Faculty - Naval Postgraduate School



OA 4108 Notes on Cygwin (and OX S “Terminal” and Linux console) 3 Oct 12

Introduction: Cygwin is a Windows system for emulating the command-line of Linux and other Unix-style operating systems (including the “terminal” window of Apple OS X). Personally, I install Cygwin on every Windows machine I get my hands on. Cygwin is installed on the machines in the Glasgow lab and at least a few of the machines downstairs in the STBL.

I have access to Apple machines, but I am not really an OS X user. I have no access to any Linux machines except at the NPS high-performance computing facility. I do have access to 32-bit Windows XP but I’ve mostly moved to Windows 7. So in some cases I may make claims about your computer that just aren’t true. As they say, “your mileage may vary.” This document reflects my thoughts at one point in time, as I prepare a class. I want to spread my facility with Cygwin as efficiently as possible. However, there are certainly things I’ve missed and better ways to do things. Feedback is welcome!
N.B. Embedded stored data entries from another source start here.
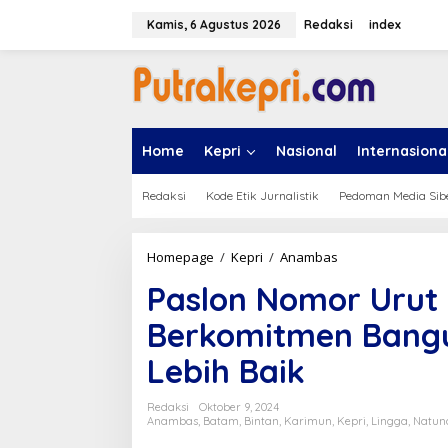
L
e
Kamis, 6 Agustus 2026
Redaksi
index
w
a
t
i
k
e
Home
Kepri
Nasional
Internasiona
k
o
n
Redaksi
Kode Etik Jurnalistik
Pedoman Media Sib
t
e
n
Homepage
/
Kepri
/
Anambas
P
a
Paslon Nomor Urut 
s
l
Berkomitmen Bangu
o
n
Lebih Baik
N
o
m
Redaksi
Oktober 9, 2024
o
Anambas
,
Batam
,
Bintan
,
Karimun
,
Kepri
,
Lingga
,
Natun
r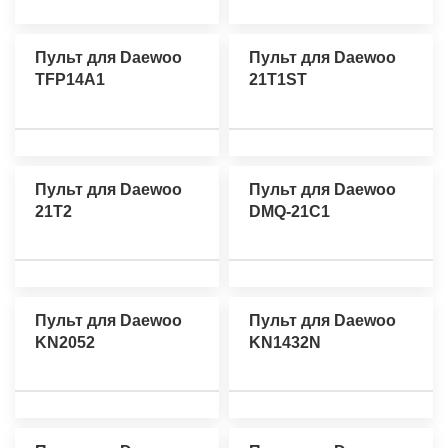
Пульт для Daewoo
Пульт для Daewoo
TFP14A1
21T1ST
Пульт для Daewoo
Пульт для Daewoo
21T2
DMQ-21C1
Пульт для Daewoo
Пульт для Daewoo
KN2052
KN1432N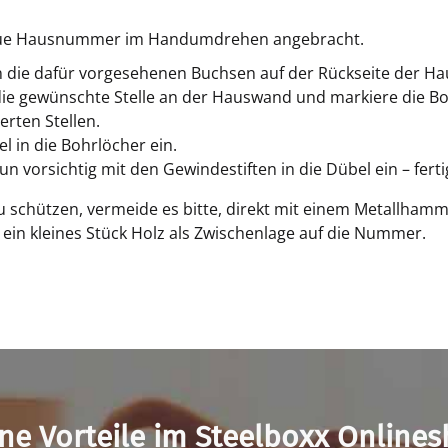
e neue Hausnummer im Handumdrehen angebracht.
in die dafür vorgesehenen Buchsen auf der Rückseite der 
e gewünschte Stelle an der Hauswand und markiere die Boh
rten Stellen.
l in die Bohrlöcher ein.
vorsichtig mit den Gewindestiften in die Dübel ein – ferti
u schützen, vermeide es bitte, direkt mit einem Metallha
in kleines Stück Holz als Zwischenlage auf die Nummer.
ne Vorteile im Steelboxx Online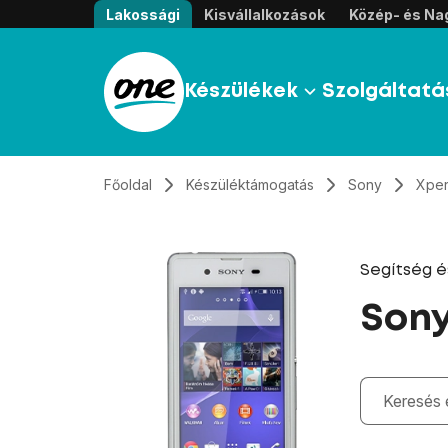
Átugrás, tovább a tartalomhoz
Lakossági
Kisvállalkozások
Közép- és Nag
Készülékek
Szolgáltatá
Főoldal
Készüléktámogatás
Sony
Xper
Segítség 
Sony
Gépelés kö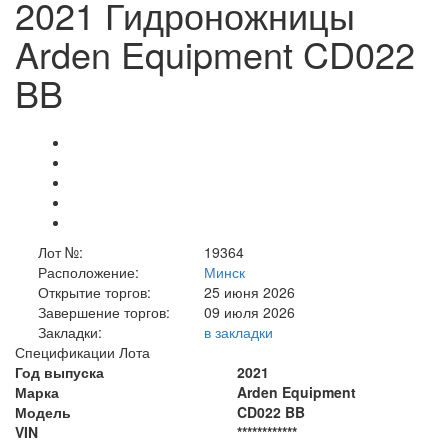
2021 Гидроножницы
Arden Equipment CD022
BB
Лот №:
19364
Расположение:
Минск
Открытие торгов:
25 июня 2026
Завершение торгов:
09 июля 2026
Закладки:
в закладки
Спецификации Лота
Год выпуска
2021
Марка
Arden Equipment
Модель
CD022 BB
VIN
************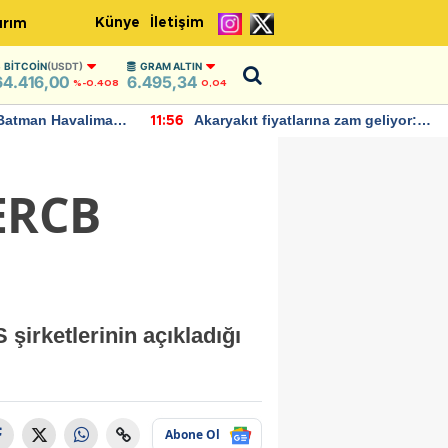
Künye
İletişim
ırım
BITCOIN
(USDT)
GRAM ALTIN
64.416,00
6.495,34
%-0.408
0,04
Batman Havalimanı
Akaryakıt fiyatlarına zam geliyor:
11:56
 açıklamalarda
Yeni tarih açıklandı
 ERCB
rketlerinin açıkladığı
Abone Ol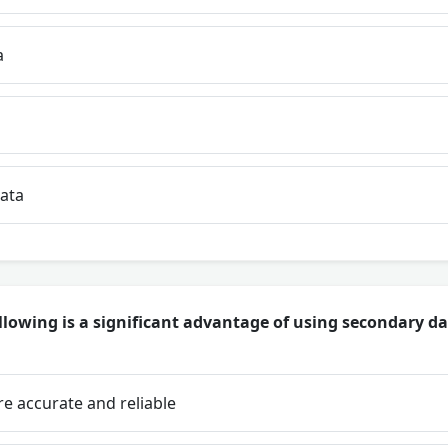
a
ata
llowing is a significant advantage of using secondary d
re accurate and reliable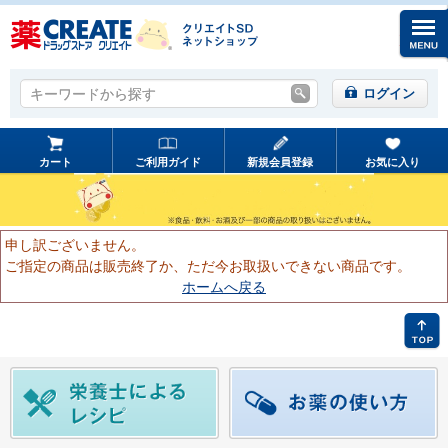
キーワードから探す
キーワードから探す
ログイン
カート
ご利用ガイド
新規会員登録
お気に入り
申し訳ございません。
ご指定の商品は販売終了か、ただ今お取扱いできない商品です。
ホームへ戻る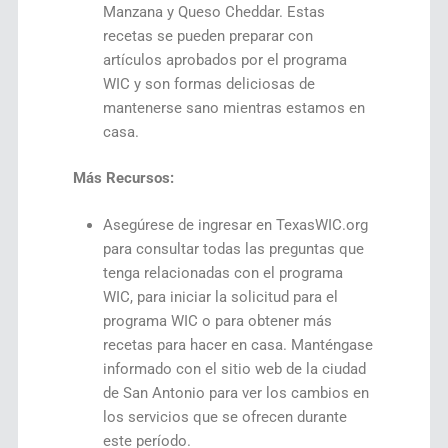
Manzana y Queso Cheddar. Estas
recetas se pueden preparar con
artículos aprobados por el programa
WIC y son formas deliciosas de
mantenerse sano mientras estamos en
casa.
Más Recursos:
Asegúrese de ingresar en TexasWIC.org
para consultar todas las preguntas que
tenga relacionadas con el programa
WIC, para iniciar la solicitud para el
programa WIC o para obtener más
recetas para hacer en casa. Manténgase
informado con el sitio web de la ciudad
de San Antonio para ver los cambios en
los servicios que se ofrecen durante
este período.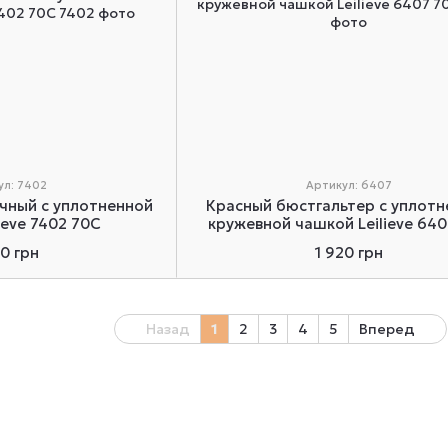
ул: 7402
Артикул: 6407
чный с уплотненной
​​​Красный бюстгальтер с уплот
ieve 7402 70C
кружевной чашкой Leilieve 64
90 грн
1 920 грн
Назад
1
2
3
4
5
Вперед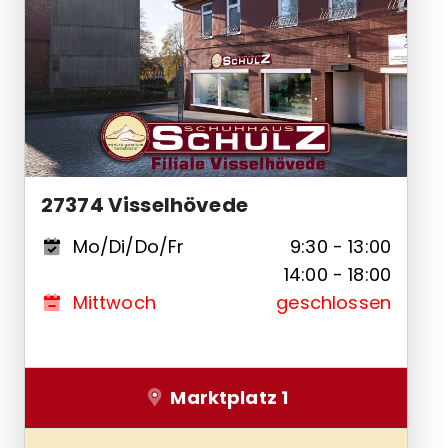
27374 Visselhövede
Mo/Di/Do/Fr
9:30 - 13:00
14:00 - 18:00
Mittwoch
geschlossen
Marktplatz 1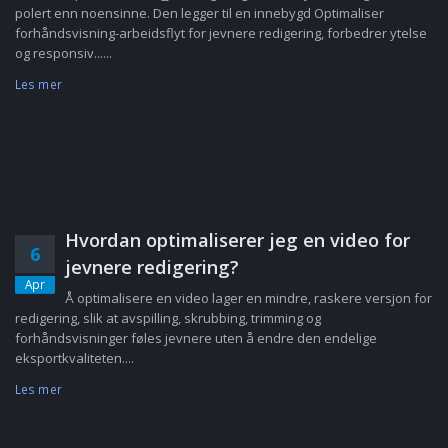
polert enn noensinne. Den legger til en innebygd Optimaliser
forhåndsvisning-arbeidsflyt for jevnere redigering, forbedrer ytelse
og responsiv......
Les mer
Hvordan optimaliserer jeg en video for
6
jevnere redigering?
Apr
Å optimalisere en video lager en mindre, raskere versjon for
redigering, slik at avspilling, skrubbing, trimming og
forhåndsvisninger føles jevnere uten å endre den endelige
eksportkvaliteten....
Les mer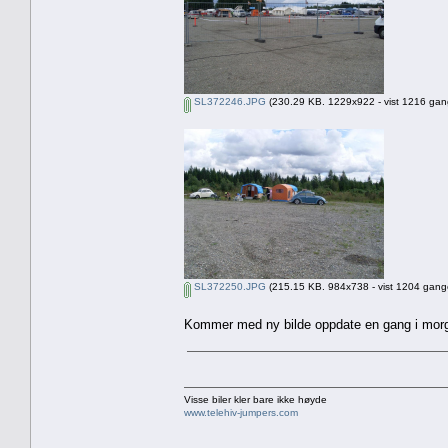
SL372246.JPG
(230.29 KB. 1229x922 - vist 1216 gang
SL372250.JPG
(215.15 KB. 984x738 - vist 1204 gange
Kommer med ny bilde oppdate en gang i mo
Visse biler kler bare ikke høyde
www.telehiv-jumpers.com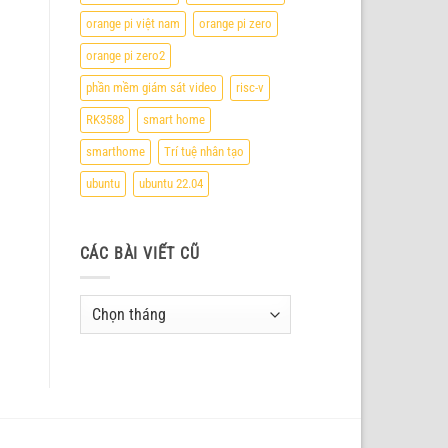
orange pi việt nam
orange pi zero
orange pi zero2
phần mềm giám sát video
risc-v
RK3588
smart home
smarthome
Trí tuệ nhân tạo
ubuntu
ubuntu 22.04
CÁC BÀI VIẾT CŨ
Các
bài
viết
cũ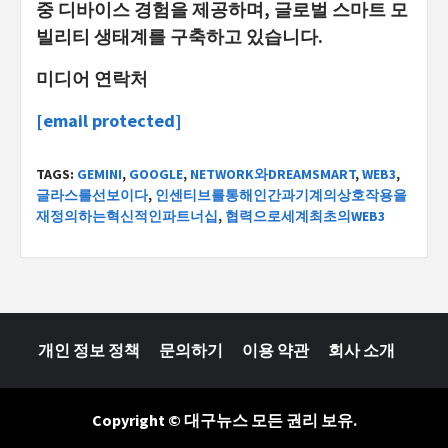
중 디바이스 경험을 제공하며, 글로벌 스마트 모
빌리티 생태계를 구축하고 있습니다.
미디어
연락
처
[email protected]
TAGS:
GEMINI
,
GOOGLE
,
NETWORK와DREAMSMART
,
WEB3
,
글라스를선보이다
,
인센티브를통해인간과기계의상호작용을
재정의하는혁신적인파트너십
,
협력으로세계최초의WEB3
개인 정보 정책
문의하기
이용 약관
회사 소개
Copyright © 대구뉴스 모든 권리 보유.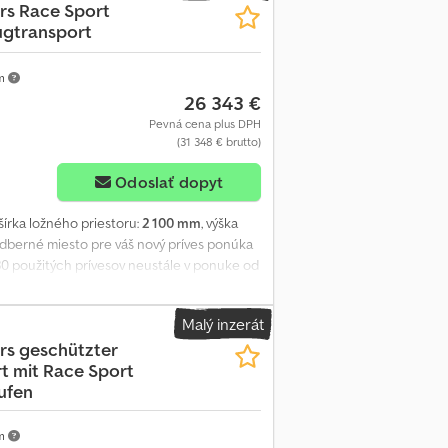
rs
Race Sport
ugtransport
km
26 343 €
Pevná cena plus DPH
(31 348 € brutto)
Odoslať dopyt
 šírka ložného priestoru:
2 100 mm
, výška
berné miesto pre váš nový príves ponúka
130 použitých prívesov neustále v ponuke od
41-5521 Autoprepravník Race Sport 2025,
ým podvozkom v tvare V, pneumatiky 12" s
Malý inzerát
denný svetlík na streche, bočné dvere,
rs
geschützter
ezervné hliníkové koleso, podperné koleso,
t mit Race Sport
rampa systém zabezpečenia nákladu
ufen
dom! Predaj a telefonické objednávky v
š e-shop na trailershop Obsah a obrázky
erf Vyobrazenie a všetky údaje sú
km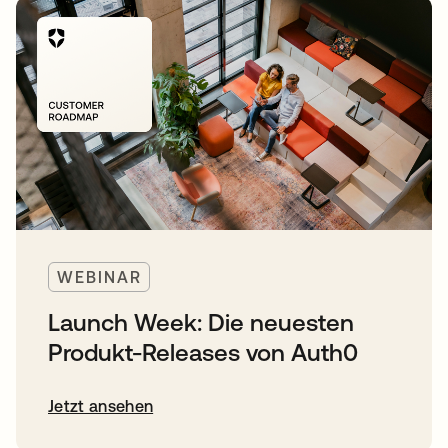
WEBINAR
Launch Week: Die neuesten
Produkt-Releases von Auth0
Jetzt ansehen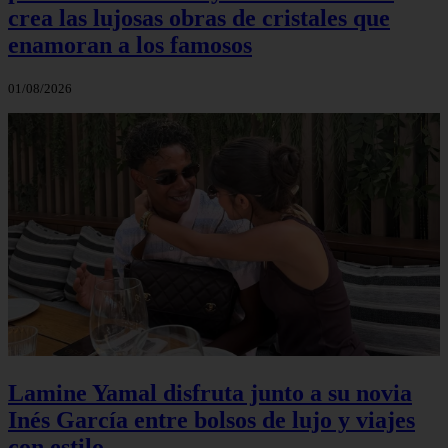
crea las lujosas obras de cristales que
enamoran a los famosos
01/08/2026
Lamine Yamal disfruta junto a su novia
Inés García entre bolsos de lujo y viajes
con estilo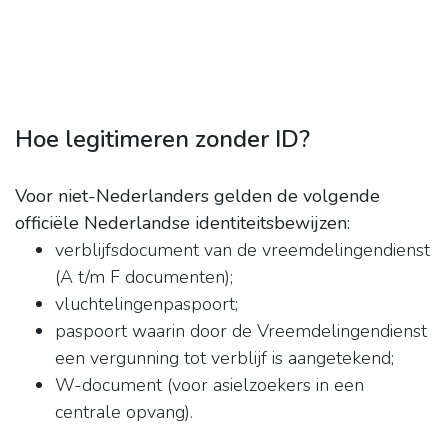
Hoe legitimeren zonder ID?
Voor niet-Nederlanders gelden de volgende
officiële Nederlandse identiteitsbewijzen:
verblijfsdocument van de vreemdelingendienst
(A t/m F documenten);
vluchtelingenpaspoort;
paspoort waarin door de Vreemdelingendienst
een vergunning tot verblijf is aangetekend;
W-document (voor asielzoekers in een
centrale opvang).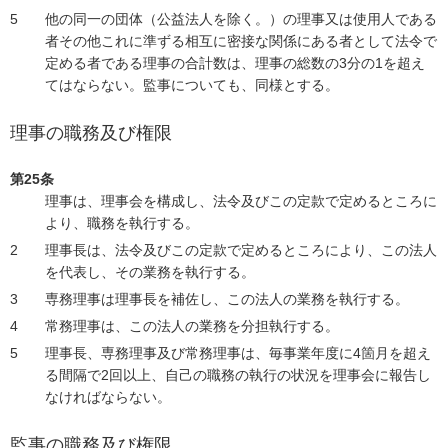
他の同一の団体（公益法人を除く。）の理事又は使用人である
者その他これに準ずる相互に密接な関係にある者として法令で
定める者である理事の合計数は、理事の総数の3分の1を超え
てはならない。監事についても、同様とする。
理事の職務及び権限
第25条
理事は、理事会を構成し、法令及びこの定款で定めるところに
より、職務を執行する。
理事長は、法令及びこの定款で定めるところにより、この法人
を代表し、その業務を執行する。
専務理事は理事長を補佐し、この法人の業務を執行する。
常務理事は、この法人の業務を分担執行する。
理事長、専務理事及び常務理事は、毎事業年度に4箇月を超え
る間隔で2回以上、自己の職務の執行の状況を理事会に報告し
なければならない。
監事の職務及び権限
Installing and Starting Cygwin: The page will guide you through the installation of the Cygwin system. I recommend the packages listed at the bottom of this document. Once you start Cygwin for the first time, you’ll see the dollar sign prompting you for input. This program is called bash, the “sh” standing for “shell” since this is a program that “surrounds” other programs in some sense. There are other possible shells with other fine features; in most cases generally they’re similar to bash which is, in any case, the default shell on Apple computers as well.. We will be working with bash in this course.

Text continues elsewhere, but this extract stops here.